┌──

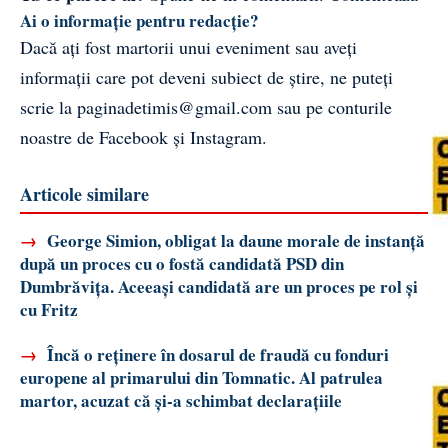
Ai o informație pentru redacție?
Dacă ați fost martorii unui eveniment sau aveți
informații care pot deveni subiect de știre, ne puteți
scrie la
paginadetimis@gmail.com
sau pe conturile
noastre de
Facebook
și
Instagram
.
Articole similare
→
George Simion, obligat la daune morale de instanță
după un proces cu o fostă candidată PSD din
Dumbrăvița. Aceeași candidată are un proces pe rol și
cu Fritz
→
Încă o reținere în dosarul de fraudă cu fonduri
europene al primarului din Tomnatic. Al patrulea
martor, acuzat că și-a schimbat declarațiile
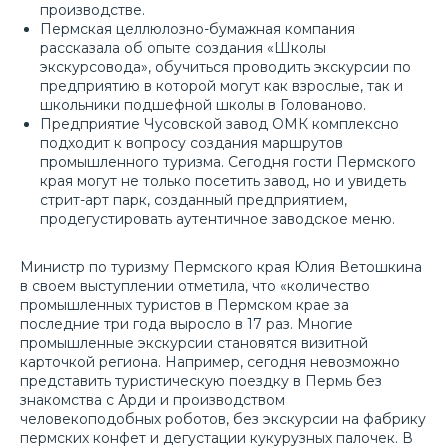
производстве.
Пермская целлюлозно-бумажная компания
рассказала об опыте создания «Школы
экскурсовода», обучиться проводить экскурсии по
предприятию в которой могут как взрослые, так и
школьники подшефной школы в Голованово.
Предприятие Чусовской завод ОМК комплексно
подходит к вопросу создания маршрутов
промышленного туризма. Сегодня гости Пермского
края могут не только посетить завод, но и увидеть
стрит-арт парк, созданный предприятием,
продегустировать аутентичное заводское меню.
Министр по туризму Пермского края Юлия Ветошкина
в своем выступлении отметила, что «количество
промышленных туристов в Пермском крае за
последние три года выросло в 17 раз. Многие
промышленные экскурсии становятся визитной
карточкой региона. Например, сегодня невозможно
представить туристическую поездку в Пермь без
знакомства с Арди и производством
человекоподобных роботов, без экскурсии на фабрику
пермских конфет и дегустации кукурузных палочек. В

└──

# Assigned task
Copy every line of the data word for word, omitting the images.

# Answer area
Ai o informație pentru redacție?
Dacă ați fost martorii unui eveniment sau aveți
informații care pot deveni subiect de știre, ne puteți
scrie la
paginadetimis@gmail.com
sau pe conturile
noastre de
Facebook
și
Instagram
.
Articole similare
→
George Simion, obligat la daune morale de instanță
după un proces cu o fostă candidată PSD din
Dumbrăvița. Aceeași candidată are un proces pe rol și
cu Fritz
→
Încă o reținere în dosarul de fraudă cu fonduri
europene al primarului din Tomnatic. Al patrulea
martor, acuzat că și-a schimbat declarațiile
производстве.
Пермская целлюлозно-бумажная компания
рассказала об опыте создания «Школы
экскурсовода», обучиться проводить экскурсии по
предприятию в которой могут как взрослые, так и
школьники подшефной школы в Голованово.
Предприятие Чусовской завод ОМК комплексно
подходит к вопросу создания маршрутов
промышленного туризма. Сегодня гости Пермского
края могут не только посетить завод, но и увидеть
стрит-арт парк, созданный предприятием,
продегустировать аутентичное заводское меню.
Министр по туризму Пермского края Юлия Ветошкина
в своем выступлении отметила, что «количество
промышленных туристов в Пермском крае за
последние три года выросло в 17 раз. Многие
промышленные экскурсии становятся визитной
карточкой региона. Например, сегодня невозможно
представить туристическую поездку в Пермь без
знакомства с Арди и производством
человекоподобных роботов, без экскурсии на фабрику
пермских конфет и дегустации кукурузных палочек. В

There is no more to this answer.